About 179,000 people in Ohio on Thursday chose to decorate images they were posting on Snapchat with an overlay sponsored by the advocacy group Secure America Now. For the price of about 150,000 views of an ad on YouTube, Secure America Now garnered nearly 2.57 million views on Snapchat and an untold number on other social apps.
But just as important to Vincent Harris, the consultant behind the ad, was that people who used the filter overlay became participants in the advertising.
"To actually engage with people rather than shoving content down people's throats, like your parents do, that's what younger people are expecting now," Harris said. "They want to generate creativity, to take part in the debate."
Users in Ohio, where a presidential debate was being held, could see the ad after capturing an image and swiping left on their device. It prompted users to show off how they felt about the recently struck nuclear arms agreement between the U.S. and Iran. One creative expression: answering with a picture of excrement.
Many of Snapchat's young users were probably unfamiliar with the agreement, but the ad prompted discussion.
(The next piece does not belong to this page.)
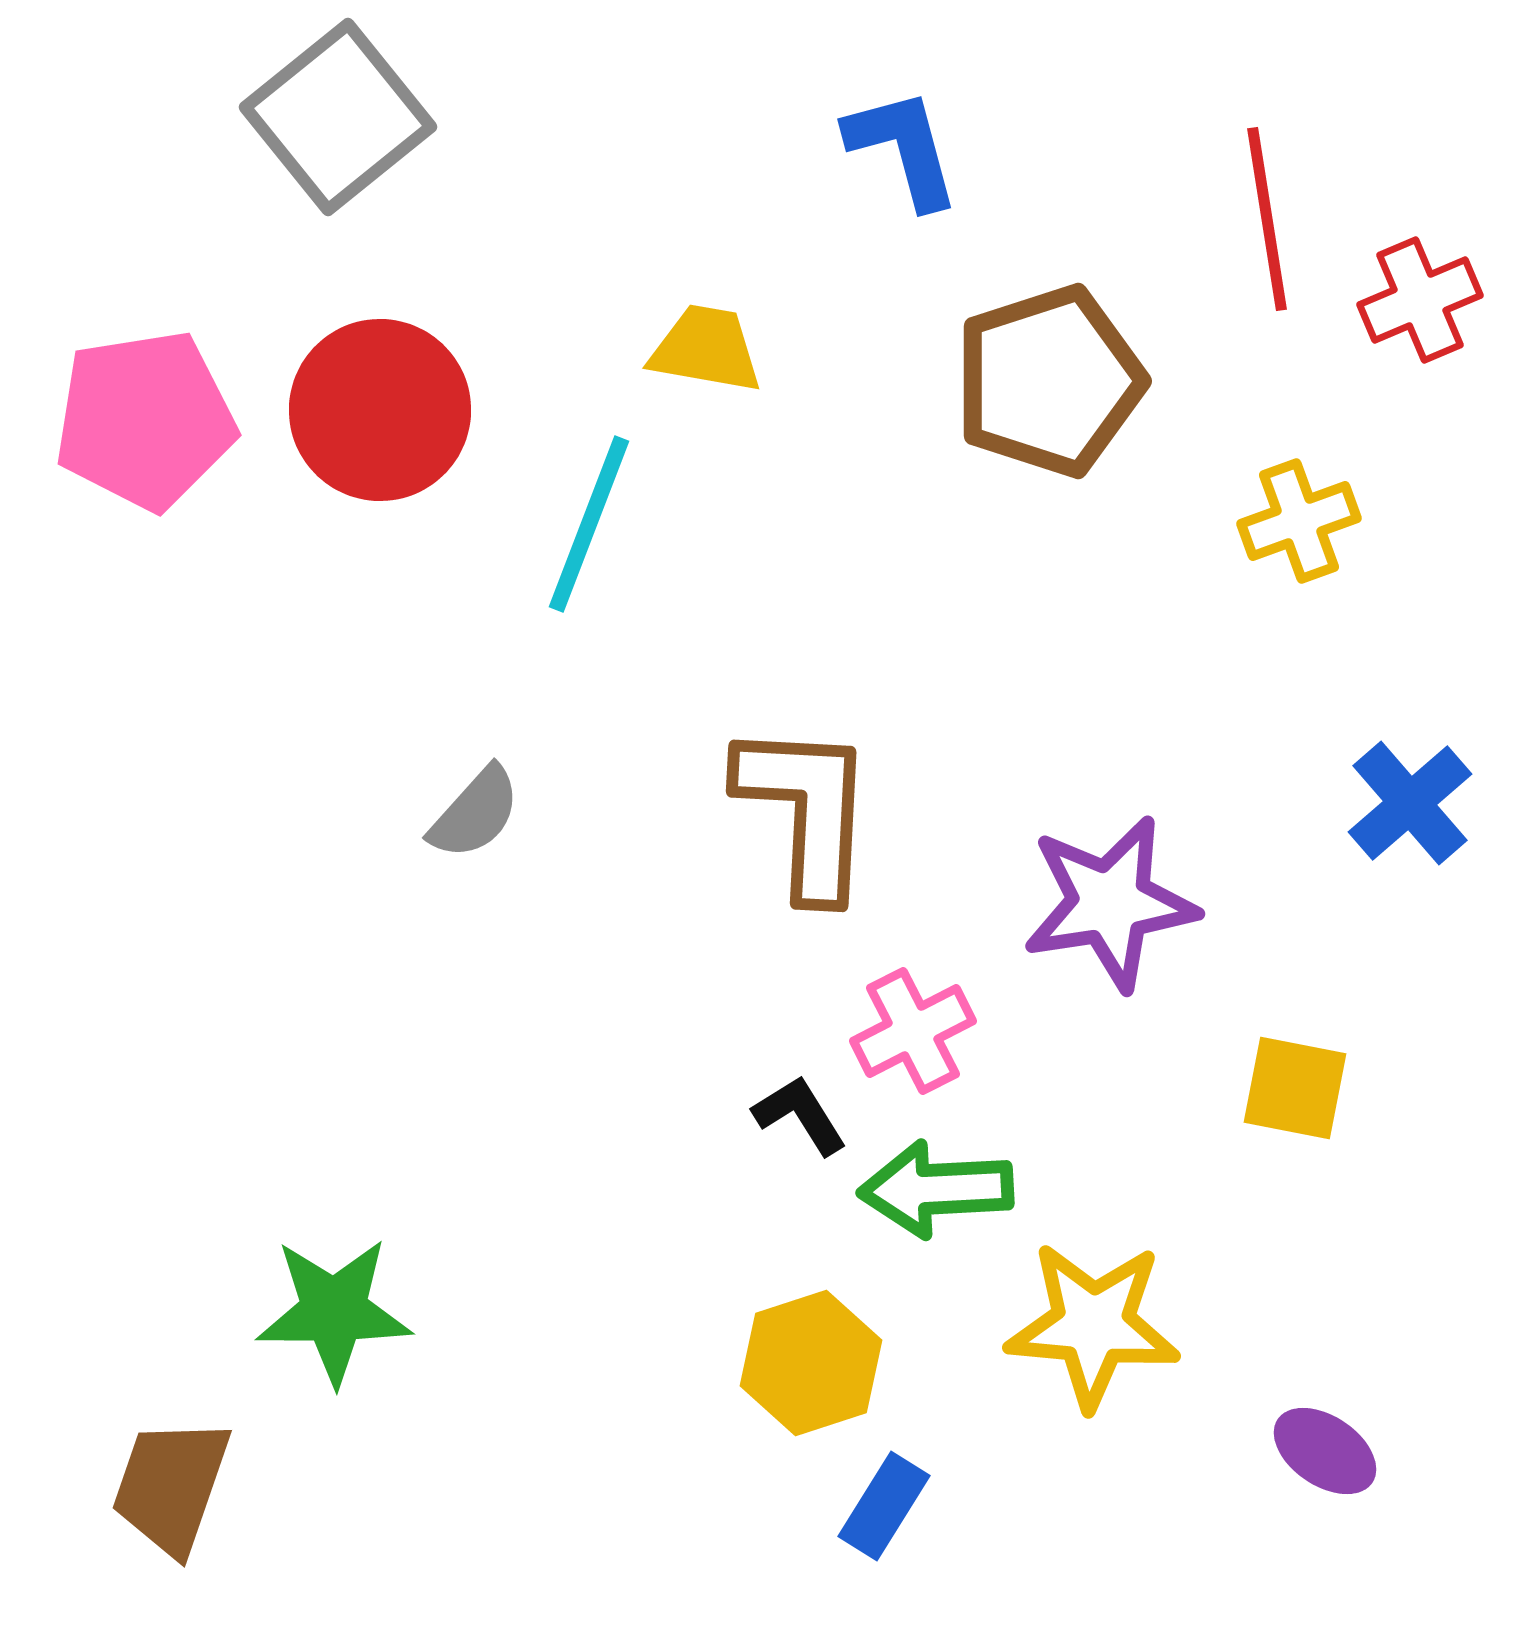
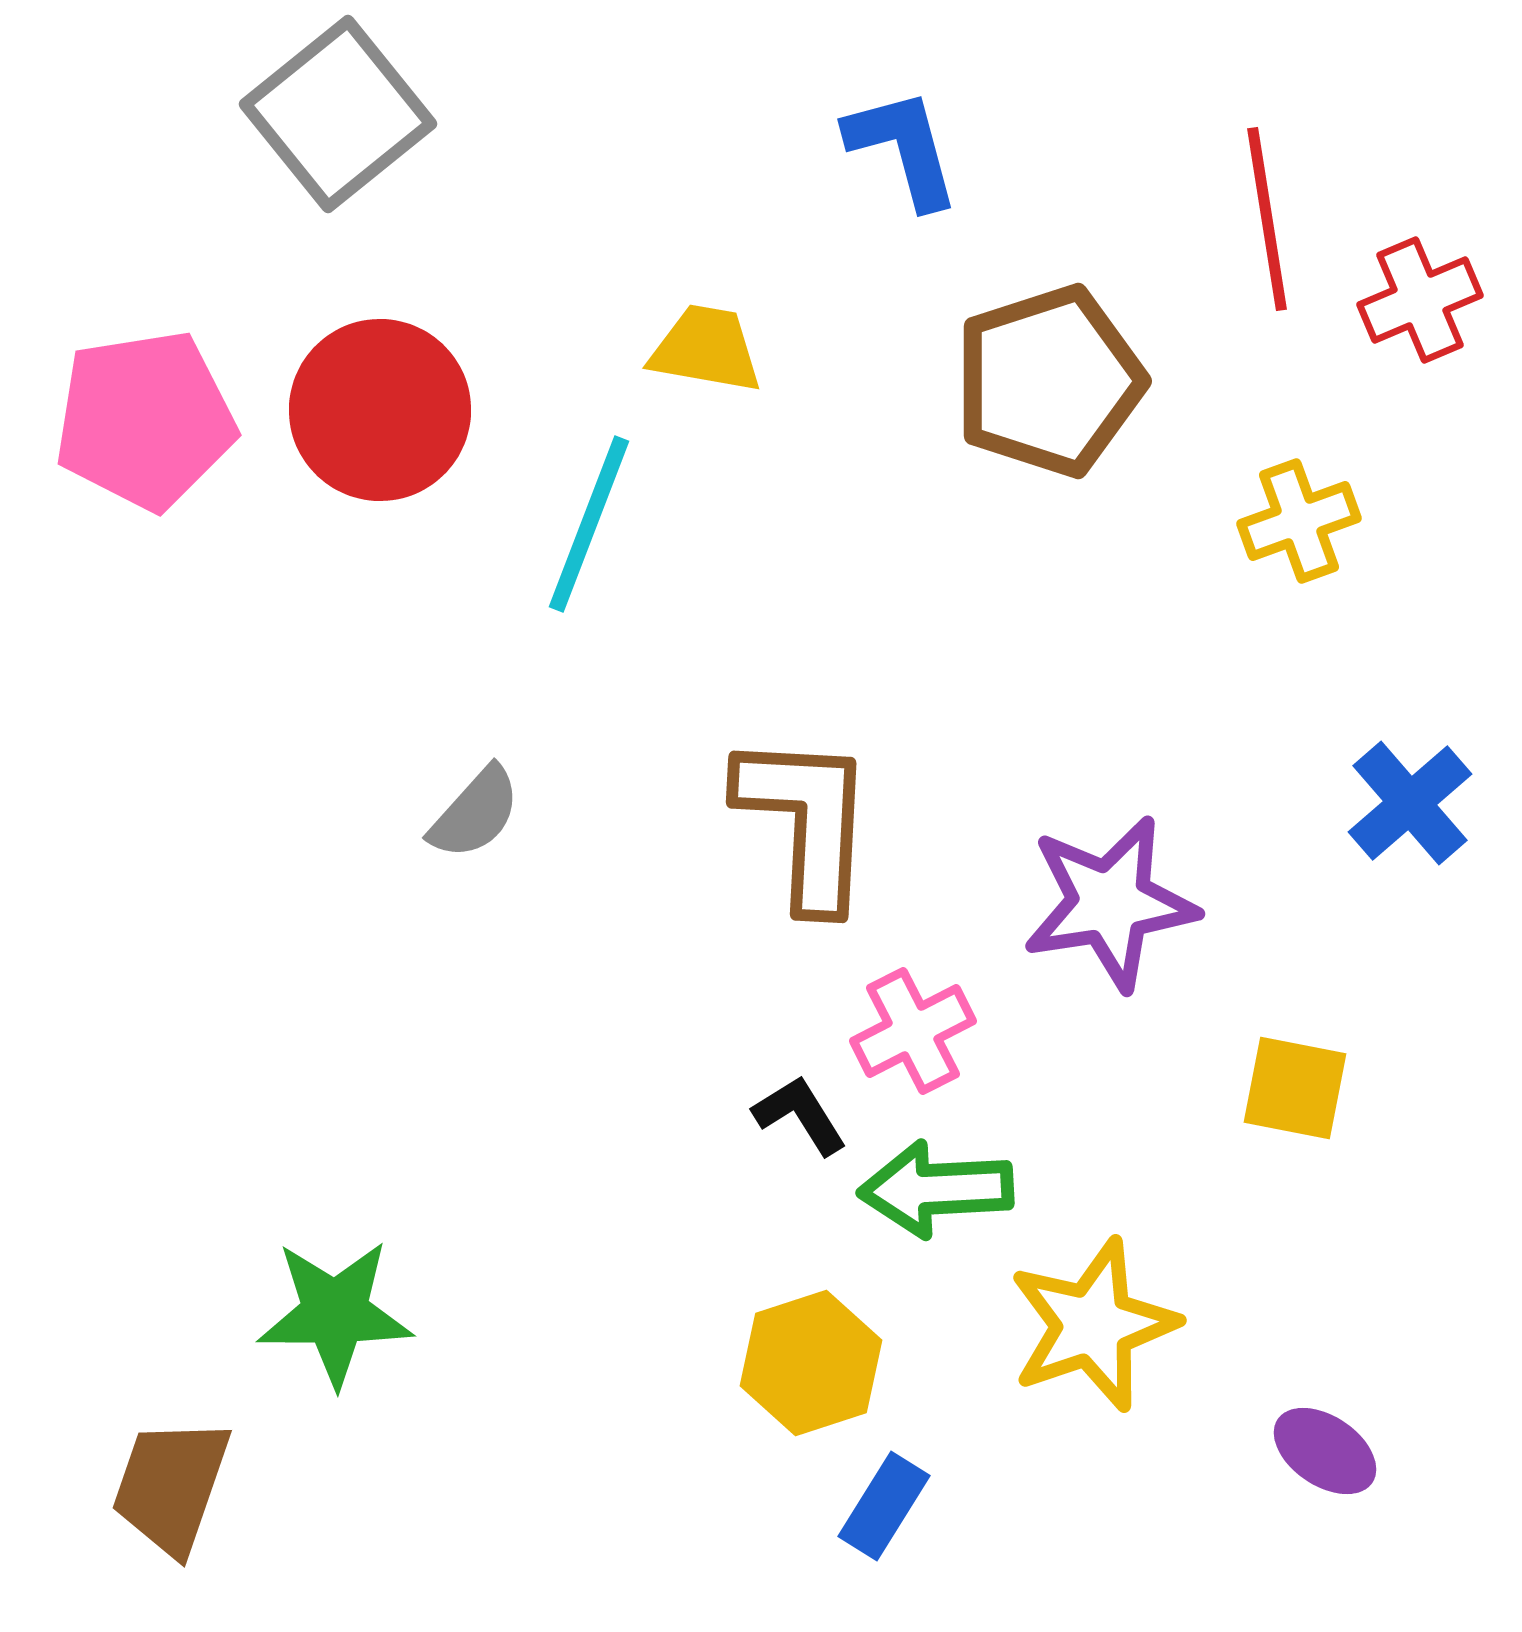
gray square: moved 3 px up
brown L-shape: moved 11 px down
green star: moved 1 px right, 2 px down
yellow star: rotated 24 degrees counterclockwise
"This was raising awareness of the bad deal," Harris said. "And obviously, I'd say the 179,000 showed that they care."
Harris said he also was "blown away" that so many people exported the images with the filter from Snapchat and then re-uploaded them to Twitter, Instagram and Facebook.
McDonald's, Nike and Starbucks have also given the filter ads a try. But video is still the bulk of the advertising on Snapchat. Political groups have been happy with the viewership of those, too.
Running video ads on Snapchat last week seen by tens of thousands of people corresponded with an increase in website visitors for a group backing John Kasich's presidential bid and an uptick in volunteer sign-ups for NextGen Climate Action Committee.